* What to do *
State how many lines of the material below contain the word "your". Add nothing else.

- - - - -

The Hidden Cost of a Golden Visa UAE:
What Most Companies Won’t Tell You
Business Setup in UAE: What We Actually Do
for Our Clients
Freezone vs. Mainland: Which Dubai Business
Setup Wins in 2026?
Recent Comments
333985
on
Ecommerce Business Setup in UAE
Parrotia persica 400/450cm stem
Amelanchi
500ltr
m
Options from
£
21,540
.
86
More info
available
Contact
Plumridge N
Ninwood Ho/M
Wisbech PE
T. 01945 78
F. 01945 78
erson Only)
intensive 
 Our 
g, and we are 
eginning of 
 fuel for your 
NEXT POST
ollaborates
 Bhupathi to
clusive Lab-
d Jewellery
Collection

- - - - -

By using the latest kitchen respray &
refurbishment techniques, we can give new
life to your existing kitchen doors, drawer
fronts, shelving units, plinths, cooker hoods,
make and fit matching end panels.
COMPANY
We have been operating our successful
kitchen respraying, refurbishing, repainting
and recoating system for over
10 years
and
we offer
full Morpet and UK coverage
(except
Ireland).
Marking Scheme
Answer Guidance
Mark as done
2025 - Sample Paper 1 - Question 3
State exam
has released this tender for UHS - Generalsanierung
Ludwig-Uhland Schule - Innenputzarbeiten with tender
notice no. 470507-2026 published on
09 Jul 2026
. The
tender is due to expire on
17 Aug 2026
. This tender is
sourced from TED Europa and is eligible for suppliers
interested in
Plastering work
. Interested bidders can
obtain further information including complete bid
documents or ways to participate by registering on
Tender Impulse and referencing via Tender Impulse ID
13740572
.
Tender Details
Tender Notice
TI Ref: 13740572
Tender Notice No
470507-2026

- - - - -

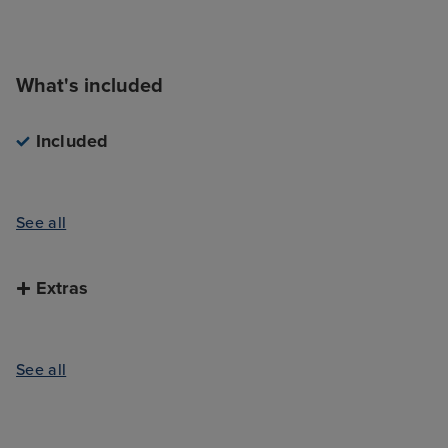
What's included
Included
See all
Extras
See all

- - - - -

* Result of the exercise *
2